The Masonic Eastern Star Home, which provides care for children, has been interested in Fremont’s Community Solar Program for quite some time, states information from the City of Fremont.
Now, the Green Watts for Good Program has provided a $5,000 grant to the Masonic Home. The Masonic Home has provided an equal match of $5,000 to purchase 50 solar panels in Fremont’s Community Solar Program. The panels will be purchased from the City of Fremont Department of Utilities.
This purchase will provide enough solar energy to cover 50% of the electricity consumed in the Leonard A. Johnson 4-H Barn.
“The children’s home is very thankful for the gracious donation from Nebraskans for Solar,” said Ron Giesselmann, executive director.

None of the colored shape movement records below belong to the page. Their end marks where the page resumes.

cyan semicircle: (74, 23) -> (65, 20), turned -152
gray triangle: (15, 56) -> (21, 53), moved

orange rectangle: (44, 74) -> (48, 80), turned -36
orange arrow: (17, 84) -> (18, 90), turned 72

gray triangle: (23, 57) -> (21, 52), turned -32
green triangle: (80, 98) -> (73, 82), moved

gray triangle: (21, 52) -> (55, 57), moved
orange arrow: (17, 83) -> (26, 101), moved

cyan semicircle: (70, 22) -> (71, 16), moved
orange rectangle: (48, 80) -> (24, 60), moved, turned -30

A presentation and open house will start at 1 p.m. Thursday in the main office of the Masonic Home at 2415 N. Main St. – the second building on the right.
Nebraskans for Solar is seeking more partnerships with nonprofits. Those interested should contact Helen Deffenbacher at 402-553-7423. More information can be found at www.nebraskansforsolar.org
The Fremont Department of Utilities Community Solar Program has the capacity for additional subscriptions to its program.

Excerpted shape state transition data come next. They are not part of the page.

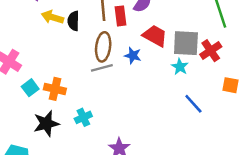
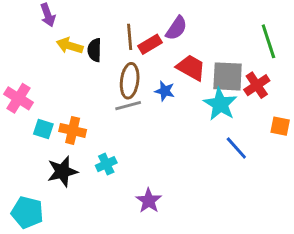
red rectangle: (120, 16) -> (150, 44), turned 66
cyan star: (180, 67) -> (220, 104), size x1.6
cyan square: (30, 88) -> (43, 129), turned -35

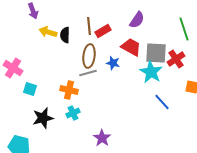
purple semicircle: (176, 28) -> (137, 20), moved
orange cross: (73, 130) -> (69, 90), moved

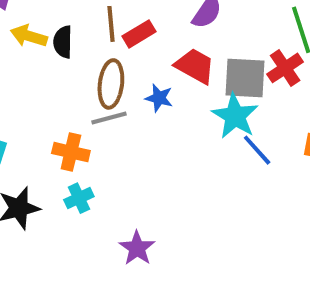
red cross: (176, 59) -> (285, 68), moved
blue line: (162, 102) -> (257, 150), moved

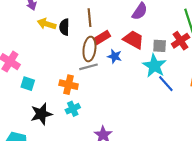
red rectangle: (139, 34) -> (102, 38), moved
gray square: (245, 78) -> (160, 46), size x0.6

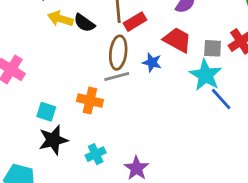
black semicircle: (64, 27) -> (84, 23), turned -56
red rectangle: (102, 38) -> (135, 22), moved
cyan square: (28, 84) -> (46, 112), moved
cyan cross: (73, 109) -> (96, 154), moved

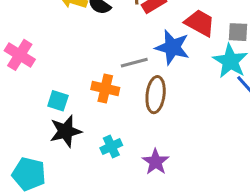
brown ellipse: (118, 53) -> (156, 95), moved
blue star: (152, 62) -> (172, 47), size x1.6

Participants can purchase solar panels for $200 per panel and reduce their monthly electric bill or sign up for shares of solar energy at no additional upfront costs with a small premium added to their electric bill.
The DU is signing up participants for Solar Farm No. 2. For more information or to sign up, stop by the DU at 400 E. Military Ave., and go to the second floor. The city’s office is open from 8 a.m. to 4:30 p.m. Monday-Friday.
The city also has information on how community solar works. Some basics include:
- Sunlight hits the solar panels, generating electricity.
- The generated electricity flows through an on-site meter to an electrical utility grid.
- The utility company measures the electricity generated.
- The company applies the corresponding solar-generated electricity rates to each participant’s electric bill.
- Community solar connects to the grid, not to a participant’s rooftop.
- A participant need not own his or her home to take part.
- Solar panels can last more than 20 years so there is low maintenance.
- There is a secure and stable electricity rate for 20 years.
- Solar produces clean energy with no greenhouse gases.
- It helps create jobs by employing solar panel manufacturers and installers, which helps the economy.